VOULOIR VIVRE ENSEMBLE

La dimension culturelle est présente dans les trois quarts des grands conflits mondiaux. Les atteintes à la liberté et à la diversité culturelle, constatées dans certains pays, vont souvent de pair avec des gouvernements belligérants et/ou de graves crises internes. L’invasion de l’Ukraine par la Russie, les guerres civiles en Syrie et au Yémen, ou encore le conflit dans le Tigré ne sont que quelques exemples parmi les milliers qui ont jalonné l’histoire. Avec le retour de la guerre en Europe, à nos portes, il nous est impossible d’ignorer l’importance de l’échange entre les peuples et de la connaissance de l’étranger et de ses différences pour préserver la paix. La culture s’offre alors indéniablement comme un liant extraordinaire des peuples.

Des gouvernements et des organisations supra gouvernementales, dont l’Organisation des Nations unies pour l’éducation, la science et la culture (Unesco), jouent un rôle majeur pour mener à bien le combat pour la paix via la culture. La déclaration universelle de l’Unesco sur la diversité culturelle stipule notamment : « Dans nos sociétés de plus en plus diversifiées, il est indispensable d’assurer une interaction harmonieuse et un vouloir vivre ensemble de personnes et de groupes aux identités culturelles à la fois plurielles, variées et dynamiques. Des politiques favorisant l’intégration et la participation de tous les citoyens sont garantes de la cohésion sociale, de la vitalité de la société civile et de la paix. »

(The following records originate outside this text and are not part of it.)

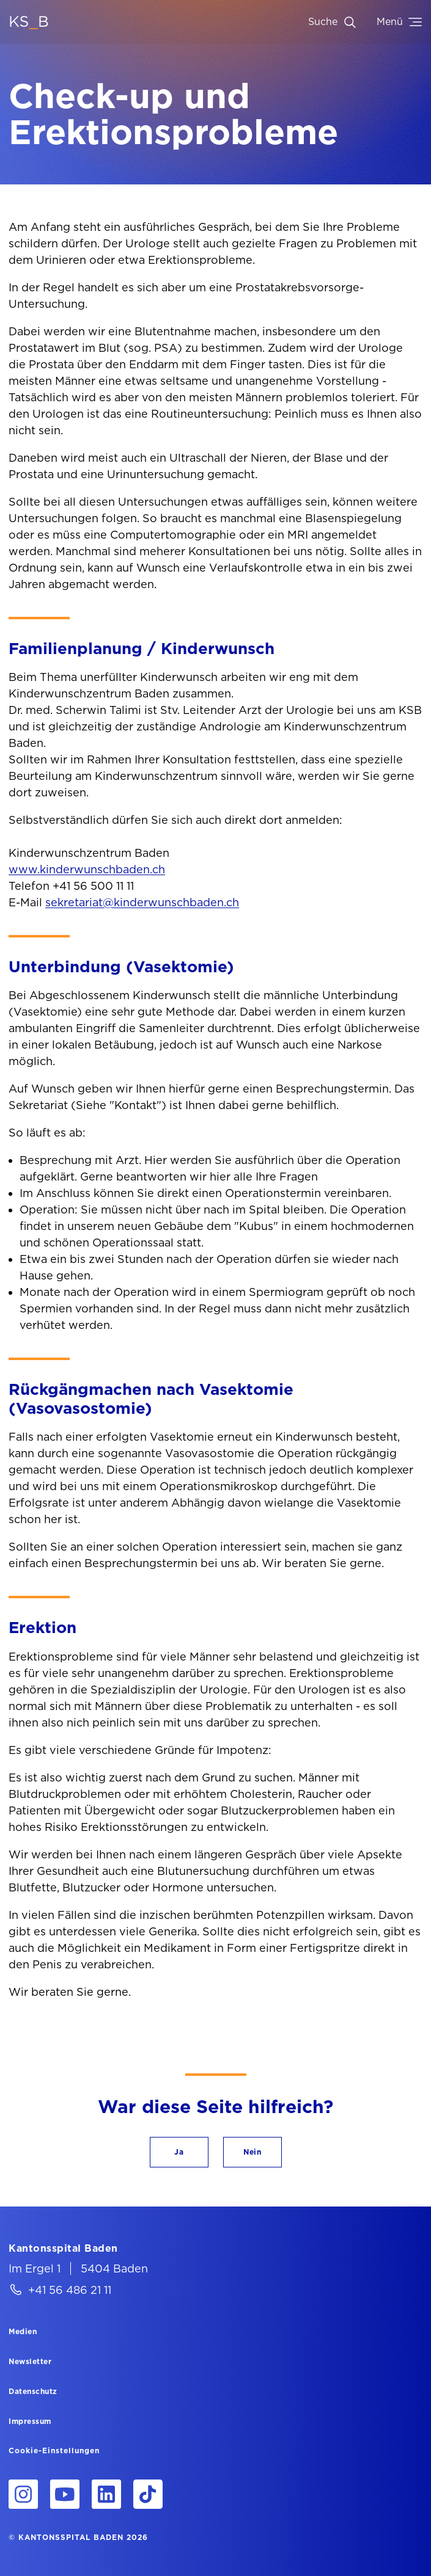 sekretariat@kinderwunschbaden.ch (142, 902)
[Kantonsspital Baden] (63, 2248)
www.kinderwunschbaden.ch (87, 869)
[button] (179, 2152)
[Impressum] (30, 2421)
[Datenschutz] (33, 2391)
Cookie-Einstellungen (54, 2450)
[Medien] (23, 2331)
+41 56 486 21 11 (69, 2289)
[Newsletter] (30, 2361) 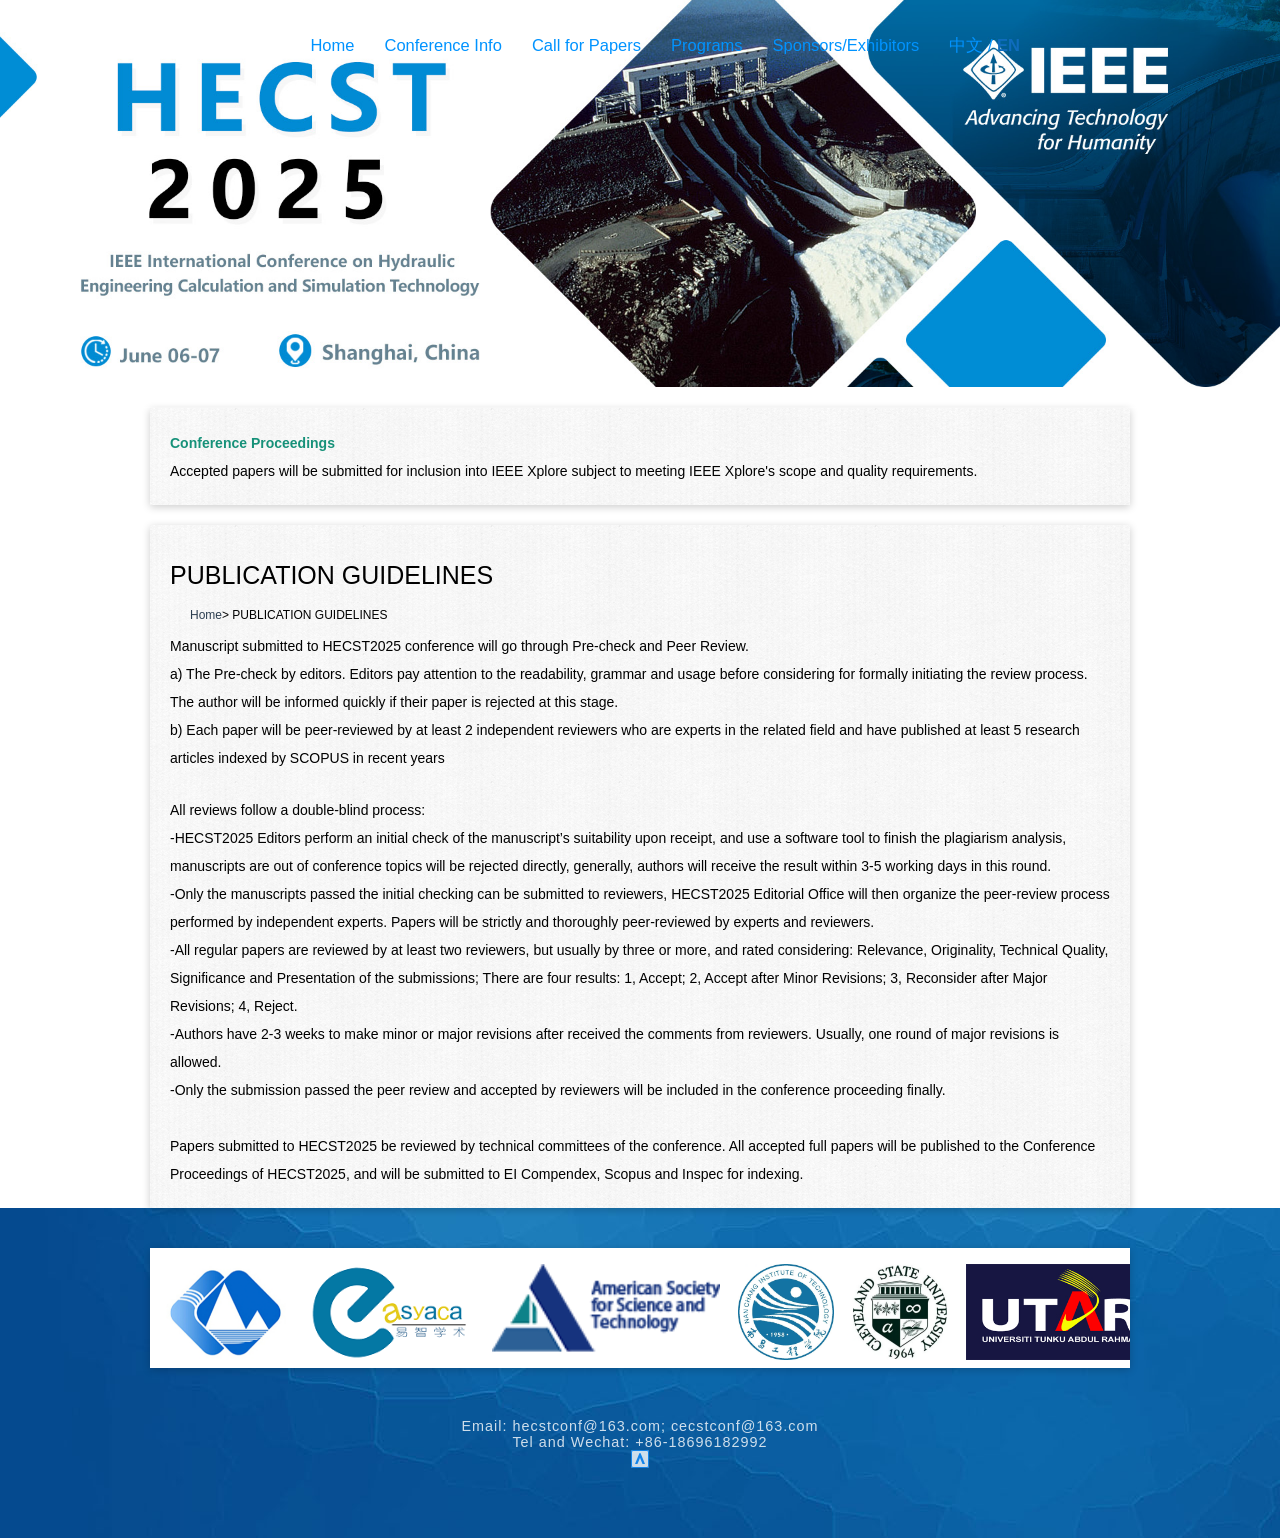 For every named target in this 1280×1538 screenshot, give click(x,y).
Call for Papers (586, 45)
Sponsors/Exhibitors (846, 45)
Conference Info (442, 45)
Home (332, 45)
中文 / (984, 45)
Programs (707, 45) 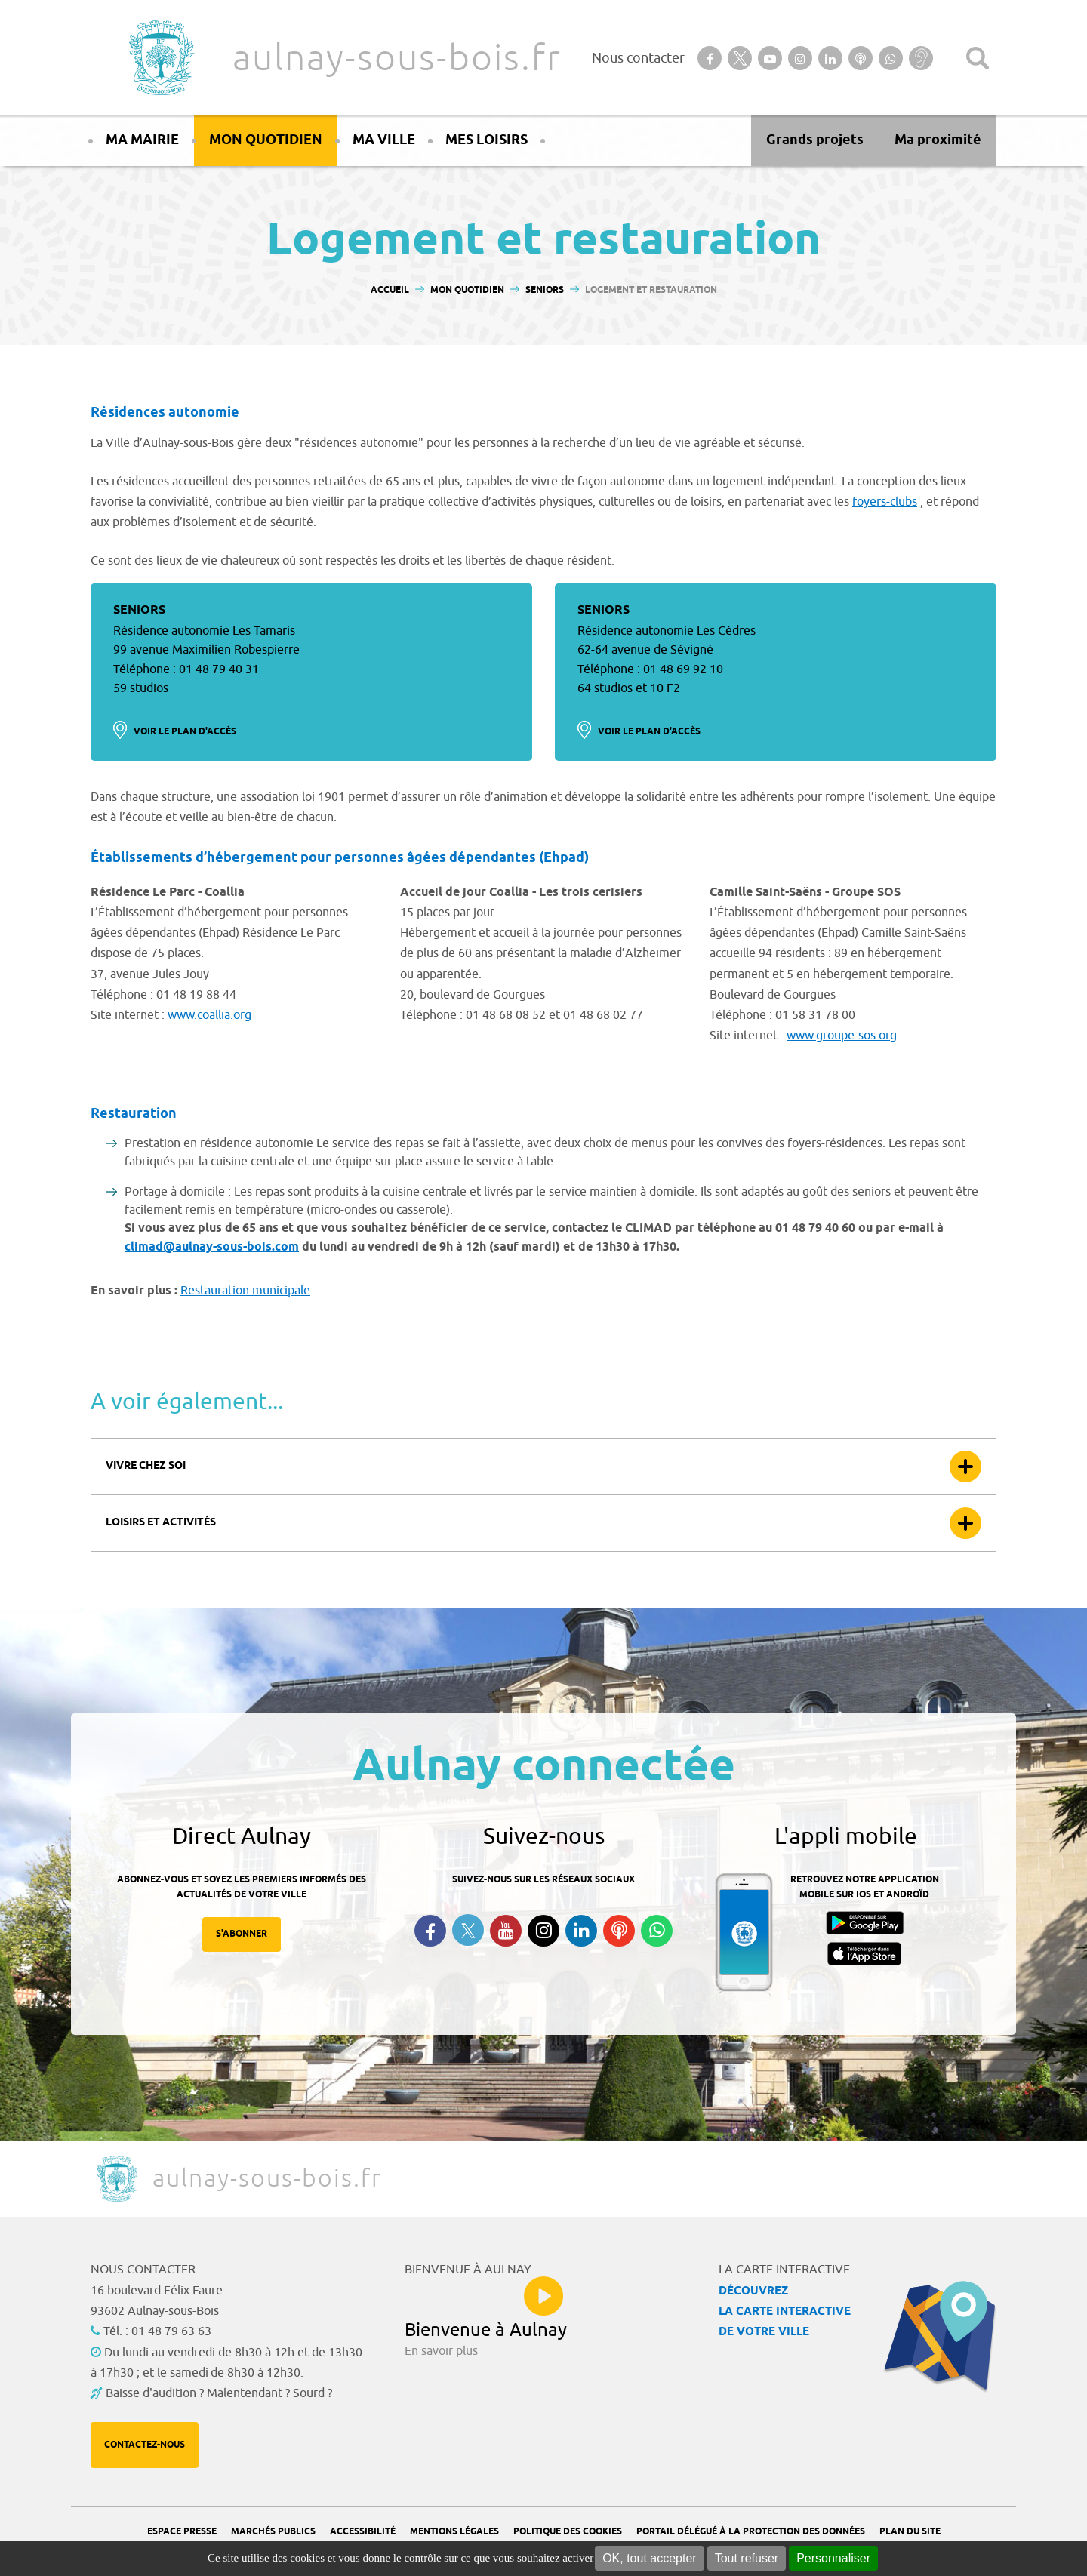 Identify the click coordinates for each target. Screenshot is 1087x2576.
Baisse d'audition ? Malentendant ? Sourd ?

Gouvernements, entreprises publiques et entreprises privées doivent agir dans ce sens. Les industries des contenus, dont Vivendi est un des leaders mondiaux, sont en première ligne en raison de leur pouvoir d’influence. Cette influence a grandi avec la digitalisation de la société et la démocratisation du smartphone dès le plus jeune âge. Sur la quasi totalité des continents, nous sommes bombardés de contenus, utiles ou moins utiles. Il est de notre responsabilité sociétale d’être vigilant, notamment face à l’amplification de ces contenus sur les réseaux sociaux. Décriés car lieu de nombreuses dérives, ces derniers permettent aussi aux différentes cultures de communiquer entre elles et peuvent ainsi contribuer à la connaissance, à l’acceptation et à la reconnaissance de l’autre.

RICHESSE EUROPÉENNE

L’Europe bénéficie d’une richesse culturelle précieuse par rapport à d’autres zones géographiques où les contenus sont davantage standardisés. Nos gouvernements luttent contre l’obésité alimentaire. Qu’en est-il de l’obésité culturelle ? A quand une publicité sur cinq produits culturels différents par jour ? Pourquoi ne pas se réveiller au son des chants carnatiques de l’Inde du Sud, jouer au jeu vidéo Asphalt pendant les transports en commun, écouter un opéra dirigé par Herbert von Karajan de retour à la maison, regarder le film Casque d’or après le dîner, et enfin lire La Plus Secrète Mémoire des hommes de Mohamed Mbougar Sarr avant de s’endormir ?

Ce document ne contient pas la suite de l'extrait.